Extracted records
================================

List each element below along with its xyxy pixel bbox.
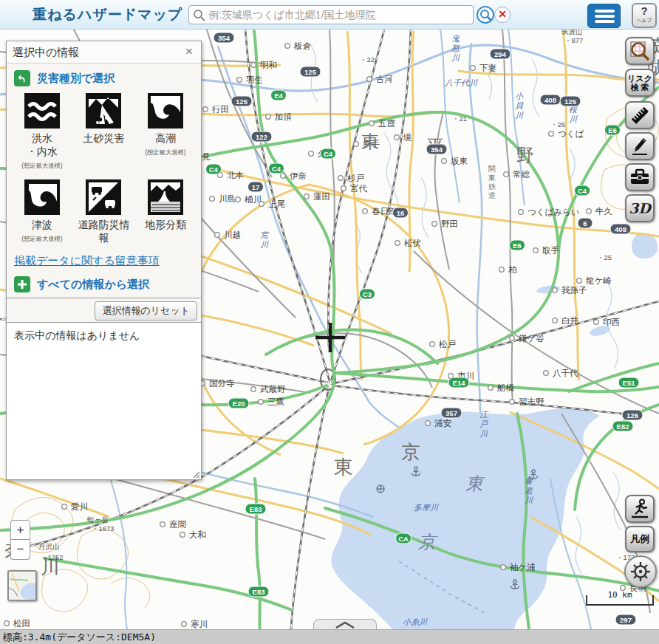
disaster-type-section[interactable]: 災害種別で選択: [7, 64, 201, 90]
search-submit-button[interactable]: [477, 6, 494, 24]
city-label: 松戸: [439, 340, 457, 349]
water-label: 多摩川: [414, 503, 439, 512]
city-label: 我孫子: [561, 286, 587, 295]
map-search-button[interactable]: [625, 37, 655, 65]
region-label: 東: [361, 131, 379, 152]
search-clear-button[interactable]: ✕: [494, 7, 511, 23]
city-label: 浦安: [434, 419, 452, 428]
minimap-button[interactable]: [7, 570, 37, 601]
shield-label: C4: [324, 150, 333, 158]
elevation-readout: 標高:3.4m(データソース:DEM5A): [3, 631, 156, 643]
shield-label: C4: [209, 165, 219, 174]
city-label: 取手: [542, 246, 559, 255]
zoom-out-button[interactable]: −: [10, 540, 30, 560]
hazard-note: (想定最大規模): [13, 235, 70, 244]
zoom-in-button[interactable]: +: [10, 520, 30, 540]
city-marker: [266, 114, 271, 120]
city-marker: [182, 622, 187, 627]
hazard-note: (想定最大規模): [137, 148, 194, 157]
hazard-grid: 洪水・内水(想定最大規模)土砂災害高潮(想定最大規模)津波(想定最大規模)道路防…: [7, 90, 201, 244]
threed-button[interactable]: 3D: [625, 194, 655, 222]
city-marker: [510, 400, 515, 405]
city-marker: [259, 400, 264, 405]
resize-handle-icon[interactable]: [192, 470, 200, 479]
selected-info-list: 表示中の情報はありません: [7, 322, 201, 479]
evacuation-site-button[interactable]: [625, 495, 655, 523]
data-notes-link[interactable]: 掲載データに関する留意事項: [7, 244, 201, 275]
city-label: 野田: [441, 219, 458, 228]
city-marker: [504, 172, 509, 177]
pencil-icon: [629, 136, 650, 157]
shield-label: 354: [218, 34, 231, 42]
port-mark-icon: [377, 485, 384, 493]
hazard-label: 高潮: [134, 131, 197, 145]
shield-label: 297: [620, 616, 632, 624]
all-info-section[interactable]: すべての情報から選択: [7, 275, 201, 296]
search-input[interactable]: [208, 7, 468, 23]
shield-label: E83: [250, 505, 262, 513]
spot-elevation-label: ・21: [452, 114, 467, 123]
draw-button[interactable]: [625, 132, 655, 160]
measure-button[interactable]: [625, 101, 655, 129]
hazard-flood[interactable]: 洪水・内水(想定最大規模): [11, 93, 73, 171]
risk-search-button[interactable]: リスク 検 索: [625, 69, 655, 97]
city-label: 古河: [376, 75, 393, 83]
city-label: つくば: [558, 129, 585, 138]
help-button[interactable]: ? ヘルプ: [632, 3, 657, 28]
menu-button[interactable]: [587, 4, 621, 28]
shield-label: 126: [626, 411, 638, 419]
city-marker: [251, 63, 256, 68]
city-marker: [510, 336, 515, 341]
shield-label: 354: [431, 145, 443, 154]
hazard-landform[interactable]: 地形分類: [134, 179, 197, 244]
city-label: 板倉: [293, 41, 312, 50]
city-label: 白井: [561, 316, 579, 325]
city-label: 武蔵野: [260, 385, 286, 394]
city-label: 杉戸: [346, 174, 365, 182]
search-icon: [193, 9, 205, 21]
tools-button[interactable]: [625, 163, 655, 191]
minimap-icon: [9, 572, 35, 600]
reset-selection-button[interactable]: 選択情報のリセット: [95, 301, 197, 321]
hazard-tsunami[interactable]: 津波(想定最大規模): [11, 179, 73, 244]
hazard-storm-surge[interactable]: 高潮(想定最大規模): [134, 93, 197, 171]
city-marker: [432, 222, 437, 227]
water-label: 鬼怒川: [451, 34, 460, 62]
city-label: 鎌ケ谷: [519, 334, 544, 343]
city-label: 伊奈: [290, 171, 307, 180]
close-icon[interactable]: ×: [182, 41, 197, 62]
city-label: 龍ケ崎: [586, 276, 612, 285]
city-label: 習志野: [519, 397, 544, 406]
city-label: 羽生: [245, 75, 263, 84]
shield-label: E51: [623, 379, 636, 387]
ruler-icon: [629, 105, 650, 126]
hazard-road-info[interactable]: 道路防災情報: [73, 179, 135, 244]
hazard-landslide[interactable]: 土砂災害: [73, 93, 135, 171]
plus-icon: [14, 276, 30, 292]
city-label: 五霞: [378, 119, 395, 128]
shield-label: E82: [617, 422, 629, 431]
spot-elevation-label: ・22: [360, 55, 375, 64]
gps-target-icon: [630, 561, 651, 582]
city-label: 境: [403, 133, 412, 142]
shield-label: CA: [398, 535, 409, 543]
city-label: 坂東: [451, 157, 468, 165]
city-label: 宮代: [350, 184, 368, 193]
legend-button[interactable]: 凡例: [625, 526, 655, 552]
locate-button[interactable]: [624, 555, 657, 588]
city-label: 川越: [224, 230, 241, 239]
panel-expander-button[interactable]: [313, 619, 377, 629]
shield-label: 408: [615, 225, 626, 233]
city-marker: [309, 151, 314, 157]
hazard-note: (想定最大規模): [13, 162, 70, 171]
hazard-label: ・内水: [11, 145, 73, 158]
hazard-label: 津波: [11, 218, 73, 231]
reset-row: 選択情報のリセット: [7, 298, 201, 322]
shield-label: 357: [445, 409, 457, 417]
city-marker: [338, 176, 344, 181]
city-marker: [587, 209, 592, 214]
panel-title: 選択中の情報: [13, 46, 79, 58]
city-marker: [369, 121, 375, 126]
shield-label: 16: [397, 209, 405, 217]
city-label: 三鷹: [267, 397, 284, 406]
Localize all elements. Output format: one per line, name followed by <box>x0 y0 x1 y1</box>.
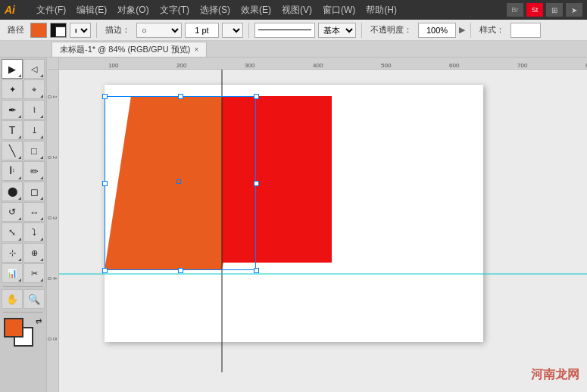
snap-select[interactable]: ○ <box>136 23 182 38</box>
pen-tool[interactable]: ✒ <box>2 100 23 120</box>
style-box[interactable] <box>511 23 541 38</box>
magic-wand-tool[interactable]: ✦ <box>2 79 23 99</box>
ruler-corner <box>47 58 59 70</box>
toolbox: ▶ ◁ ✦ ⌖ ✒ ⌇ T Ʇ ╲ □ 𝄆 ✏ ⬤ ◻ ↺ ↔ <box>0 58 47 392</box>
title-right-icons: Br St ⊞ ➤ <box>507 3 582 17</box>
ruler-tick-300: 300 <box>245 62 254 69</box>
chart-tool[interactable]: 📊 <box>2 263 23 283</box>
paintbrush-tool[interactable]: 𝄆 <box>2 161 23 181</box>
menu-select[interactable]: 选择(S) <box>195 2 235 18</box>
stroke-unit[interactable]: ▼ <box>222 23 243 38</box>
send-icon[interactable]: ➤ <box>566 3 582 17</box>
ruler-tick-100: 100 <box>108 62 118 69</box>
app-logo: Ai <box>5 4 27 16</box>
lasso-tool[interactable]: ⌖ <box>23 79 45 99</box>
line-tool[interactable]: ╲ <box>2 141 23 160</box>
curvature-tool[interactable]: ⌇ <box>23 100 45 120</box>
path-label: 路径 <box>5 24 27 36</box>
red-rectangle[interactable] <box>222 96 332 263</box>
scale-tool[interactable]: ⤡ <box>2 222 23 242</box>
stroke-line-preview[interactable] <box>254 23 315 38</box>
document-tab[interactable]: 未标题-1* @ 84% (RGB/GPU 预览) × <box>52 42 207 57</box>
tab-close-button[interactable]: × <box>195 45 199 54</box>
stroke-dropdown[interactable]: ■ <box>70 23 91 38</box>
ruler-left: 100 200 300 400 500 <box>47 58 59 392</box>
workspace[interactable] <box>59 70 587 392</box>
hand-tool[interactable]: ✋ <box>2 289 23 309</box>
stroke-style-select[interactable]: 基本 <box>318 23 356 38</box>
opacity-label: 不透明度： <box>367 24 415 36</box>
ruler-tick-v-500: 500 <box>47 338 58 341</box>
menu-object[interactable]: 对象(O) <box>113 2 153 18</box>
color-tools: ⇄ <box>2 315 45 353</box>
blob-brush-tool[interactable]: ⬤ <box>2 182 23 201</box>
ruler-tick-v-200: 200 <box>47 156 58 159</box>
stock-icon[interactable]: St <box>526 3 543 17</box>
rotate-tool[interactable]: ↺ <box>2 202 23 222</box>
snap-label: 描边： <box>102 24 133 36</box>
ruler-top: 100 200 300 400 500 600 700 800 <box>59 58 587 70</box>
ruler-tick-600: 600 <box>449 62 459 69</box>
stroke-color-swatch[interactable] <box>50 23 67 38</box>
titlebar: Ai 文件(F) 编辑(E) 对象(O) 文字(T) 选择(S) 效果(E) 视… <box>0 0 587 20</box>
ruler-tick-v-300: 300 <box>47 216 58 219</box>
menu-help[interactable]: 帮助(H) <box>361 2 401 18</box>
fill-color-swatch[interactable] <box>30 23 47 38</box>
ruler-tick-200: 200 <box>176 62 186 69</box>
slice-tool[interactable]: ✂ <box>23 263 45 283</box>
ruler-tick-v-400: 400 <box>47 277 58 280</box>
zoom-tool[interactable]: 🔍 <box>23 289 45 309</box>
tab-title: 未标题-1* @ 84% (RGB/GPU 预览) <box>60 44 191 55</box>
pencil-tool[interactable]: ✏ <box>23 161 45 181</box>
tabbar: 未标题-1* @ 84% (RGB/GPU 预览) × <box>0 41 587 58</box>
type-tool[interactable]: T <box>2 120 23 140</box>
rect-tool[interactable]: □ <box>23 141 45 160</box>
grid-icon[interactable]: ⊞ <box>546 3 563 17</box>
opacity-input[interactable] <box>418 23 456 38</box>
touch-type-tool[interactable]: Ʇ <box>23 120 45 140</box>
menu-effect[interactable]: 效果(E) <box>236 2 276 18</box>
ruler-tick-400: 400 <box>313 62 323 69</box>
free-transform-tool[interactable]: ⊹ <box>2 243 23 263</box>
direct-select-tool[interactable]: ◁ <box>23 59 45 79</box>
canvas-area[interactable]: 100 200 300 400 500 600 700 800 100 200 … <box>47 58 587 392</box>
ruler-tick-500: 500 <box>381 62 391 69</box>
stroke-width-input[interactable] <box>185 23 219 38</box>
fill-color-tool[interactable] <box>4 318 23 338</box>
menu-bar: 文件(F) 编辑(E) 对象(O) 文字(T) 选择(S) 效果(E) 视图(V… <box>32 2 502 18</box>
reflect-tool[interactable]: ↔ <box>23 202 45 222</box>
opacity-arrow[interactable]: ▶ <box>459 25 465 35</box>
style-label: 样式： <box>476 24 507 36</box>
bridge-icon[interactable]: Br <box>507 3 523 17</box>
menu-text[interactable]: 文字(T) <box>155 2 194 18</box>
ruler-tick-700: 700 <box>517 62 527 69</box>
main-area: ▶ ◁ ✦ ⌖ ✒ ⌇ T Ʇ ╲ □ 𝄆 ✏ ⬤ ◻ ↺ ↔ <box>0 58 587 392</box>
swap-colors-icon[interactable]: ⇄ <box>36 317 42 325</box>
menu-file[interactable]: 文件(F) <box>32 2 70 18</box>
ruler-tick-v-100: 100 <box>47 95 58 98</box>
shape-builder-tool[interactable]: ⊕ <box>23 243 45 263</box>
eraser-tool[interactable]: ◻ <box>23 182 45 201</box>
menu-view[interactable]: 视图(V) <box>277 2 317 18</box>
warp-tool[interactable]: ⤵ <box>23 222 45 242</box>
controlbar: 路径 ■ 描边： ○ ▼ 基本 不透明度： ▶ 样式： <box>0 20 587 41</box>
selection-tool[interactable]: ▶ <box>2 59 23 79</box>
menu-window[interactable]: 窗口(W) <box>318 2 360 18</box>
watermark: 河南龙网 <box>531 367 579 383</box>
menu-edit[interactable]: 编辑(E) <box>72 2 111 18</box>
canvas-svg <box>59 70 587 392</box>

================================

Prompt
Using the material above, find each line that holds "tick" and copy that line.

Completed exercise
ruler-tick-300: 300 <box>245 62 254 69</box>
ruler-tick-100: 100 <box>108 62 118 69</box>
ruler-tick-v-500: 500 <box>47 338 58 341</box>
ruler-tick-v-200: 200 <box>47 156 58 159</box>
ruler-tick-600: 600 <box>449 62 459 69</box>
ruler-tick-v-300: 300 <box>47 216 58 219</box>
ruler-tick-200: 200 <box>176 62 186 69</box>
ruler-tick-v-400: 400 <box>47 277 58 280</box>
ruler-tick-400: 400 <box>313 62 323 69</box>
ruler-tick-500: 500 <box>381 62 391 69</box>
ruler-tick-700: 700 <box>517 62 527 69</box>
ruler-tick-v-100: 100 <box>47 95 58 98</box>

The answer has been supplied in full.